■ **Task goal**
From the first line through the line containing "about the Exit", transcribe the records exactly and include no other lines.

[Data entries]

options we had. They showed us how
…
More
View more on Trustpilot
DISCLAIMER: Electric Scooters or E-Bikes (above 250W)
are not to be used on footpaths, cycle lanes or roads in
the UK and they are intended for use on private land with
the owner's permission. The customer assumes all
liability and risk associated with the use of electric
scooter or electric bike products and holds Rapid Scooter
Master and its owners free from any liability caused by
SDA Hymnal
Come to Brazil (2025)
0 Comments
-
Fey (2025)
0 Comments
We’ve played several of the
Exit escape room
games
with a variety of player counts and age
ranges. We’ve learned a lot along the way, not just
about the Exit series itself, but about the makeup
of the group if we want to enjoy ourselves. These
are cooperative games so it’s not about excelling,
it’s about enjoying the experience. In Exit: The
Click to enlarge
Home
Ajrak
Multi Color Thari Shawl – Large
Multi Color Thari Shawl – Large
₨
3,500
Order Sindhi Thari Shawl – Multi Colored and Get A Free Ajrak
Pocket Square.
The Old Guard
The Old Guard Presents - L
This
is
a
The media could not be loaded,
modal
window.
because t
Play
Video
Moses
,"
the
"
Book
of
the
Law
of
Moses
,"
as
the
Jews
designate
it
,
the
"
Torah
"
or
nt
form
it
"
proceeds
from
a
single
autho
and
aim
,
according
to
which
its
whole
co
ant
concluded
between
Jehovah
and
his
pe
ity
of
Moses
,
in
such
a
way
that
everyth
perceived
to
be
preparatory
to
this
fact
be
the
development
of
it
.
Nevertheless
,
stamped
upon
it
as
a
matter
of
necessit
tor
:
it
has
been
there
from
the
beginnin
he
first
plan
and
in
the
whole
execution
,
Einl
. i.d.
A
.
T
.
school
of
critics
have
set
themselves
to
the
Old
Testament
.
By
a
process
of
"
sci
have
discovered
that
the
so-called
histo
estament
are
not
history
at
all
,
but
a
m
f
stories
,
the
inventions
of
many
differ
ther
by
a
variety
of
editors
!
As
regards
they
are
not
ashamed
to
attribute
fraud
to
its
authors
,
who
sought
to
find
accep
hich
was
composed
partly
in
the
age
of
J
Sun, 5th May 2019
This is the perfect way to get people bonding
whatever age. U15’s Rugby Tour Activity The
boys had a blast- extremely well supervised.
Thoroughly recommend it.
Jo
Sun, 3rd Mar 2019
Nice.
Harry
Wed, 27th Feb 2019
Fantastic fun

■ **Completed exercise**
options we had. They showed us how
…
More
View more on Trustpilot
DISCLAIMER: Electric Scooters or E-Bikes (above 250W)
are not to be used on footpaths, cycle lanes or roads in
the UK and they are intended for use on private land with
the owner's permission. The customer assumes all
liability and risk associated with the use of electric
scooter or electric bike products and holds Rapid Scooter
Master and its owners free from any liability caused by
SDA Hymnal
Come to Brazil (2025)
0 Comments
-
Fey (2025)
0 Comments
We’ve played several of the
Exit escape room
games
with a variety of player counts and age
ranges. We’ve learned a lot along the way, not just
about the Exit series itself, but about the makeup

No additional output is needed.